■ **What you are asked to do**
Please print the listing that follows word for word, but skip any pictures it holds.

*** Dataset Section Begins ***

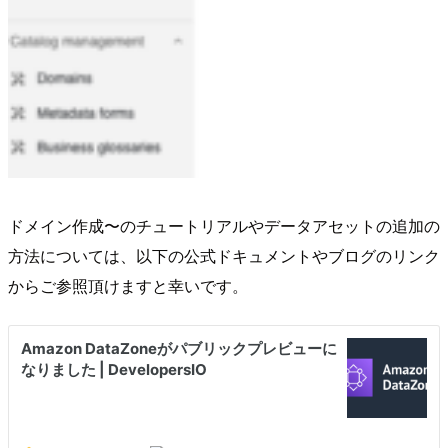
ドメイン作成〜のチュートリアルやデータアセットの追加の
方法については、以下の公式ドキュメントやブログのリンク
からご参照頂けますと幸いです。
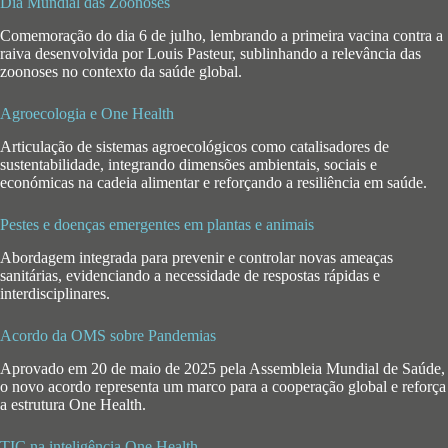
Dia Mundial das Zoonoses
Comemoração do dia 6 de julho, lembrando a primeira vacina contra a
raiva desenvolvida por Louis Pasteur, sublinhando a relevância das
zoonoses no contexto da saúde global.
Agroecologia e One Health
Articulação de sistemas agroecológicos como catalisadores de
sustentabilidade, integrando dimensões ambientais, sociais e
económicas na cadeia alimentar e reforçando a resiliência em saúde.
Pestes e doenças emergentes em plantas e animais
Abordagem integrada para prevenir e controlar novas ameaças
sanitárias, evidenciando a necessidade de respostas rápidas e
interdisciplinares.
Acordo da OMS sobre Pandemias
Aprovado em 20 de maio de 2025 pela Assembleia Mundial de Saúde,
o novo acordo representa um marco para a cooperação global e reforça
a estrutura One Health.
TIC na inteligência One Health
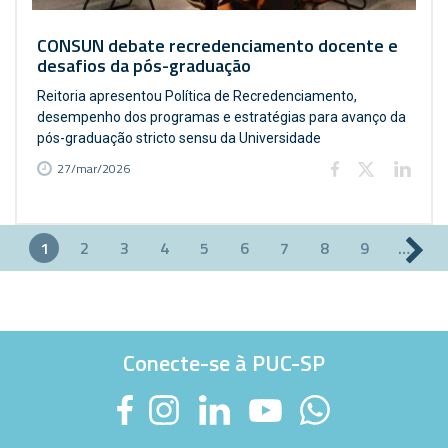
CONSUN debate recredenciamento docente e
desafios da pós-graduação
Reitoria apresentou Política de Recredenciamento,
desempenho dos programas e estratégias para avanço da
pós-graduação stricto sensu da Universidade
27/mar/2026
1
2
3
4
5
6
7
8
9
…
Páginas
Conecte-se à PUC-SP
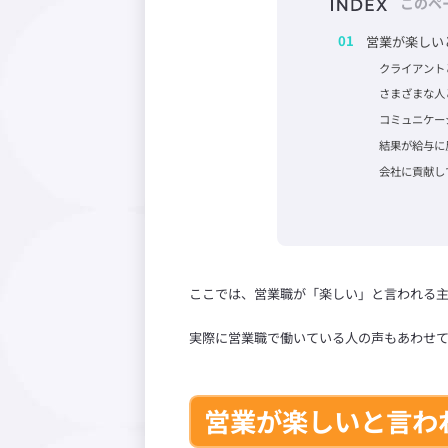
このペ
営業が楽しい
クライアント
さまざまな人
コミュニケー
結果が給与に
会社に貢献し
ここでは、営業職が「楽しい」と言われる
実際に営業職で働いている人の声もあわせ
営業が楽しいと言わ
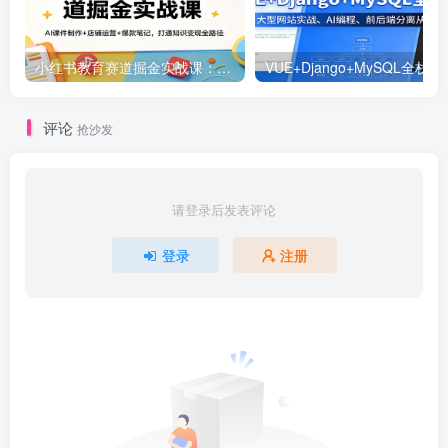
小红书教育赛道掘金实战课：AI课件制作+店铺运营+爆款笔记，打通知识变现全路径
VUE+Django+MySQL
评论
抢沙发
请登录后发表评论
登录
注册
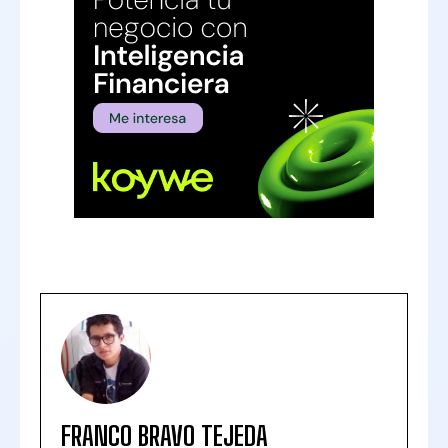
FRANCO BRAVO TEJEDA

*** Dataset Section Ends ***

■ **Exercise response**
ドメイン作成〜のチュートリアルやデータアセットの追加の
方法については、以下の公式ドキュメントやブログのリンク
からご参照頂けますと幸いです。
Dia Mundial das Zoonoses
Comemoração do dia 6 de julho, lembrando a primeira vacina contra a
raiva desenvolvida por Louis Pasteur, sublinhando a relevância das
zoonoses no contexto da saúde global.
Agroecologia e One Health
Articulação de sistemas agroecológicos como catalisadores de
sustentabilidade, integrando dimensões ambientais, sociais e
económicas na cadeia alimentar e reforçando a resiliência em saúde.
Pestes e doenças emergentes em plantas e animais
Abordagem integrada para prevenir e controlar novas ameaças
sanitárias, evidenciando a necessidade de respostas rápidas e
interdisciplinares.
Acordo da OMS sobre Pandemias
Aprovado em 20 de maio de 2025 pela Assembleia Mundial de Saúde,
o novo acordo representa um marco para a cooperação global e reforça
a estrutura One Health.
TIC na inteligência One Health
CONSUN debate recredenciamento docente e
desafios da pós-graduação
Reitoria apresentou Política de Recredenciamento,
desempenho dos programas e estratégias para avanço da
pós-graduação stricto sensu da Universidade
27/mar/2026
1
2
3
4
5
6
7
8
9
…
Páginas
Conecte-se à PUC-SP
このペ
営業が楽しい
クライアント
さまざまな人
コミュニケー
結果が給与に
会社に貢献し
ここでは、営業職が「楽しい」と言われる
実際に営業職で働いている人の声もあわせ
営業が楽しいと言わ
小红书教育赛道掘金实战课：AI课件制作+店铺运营+爆款笔记，打通知识变现全路径
VUE+Django+MySQL
评论
抢沙发
请登录后发表评论
登录
注册
FRANCO BRAVO TEJEDA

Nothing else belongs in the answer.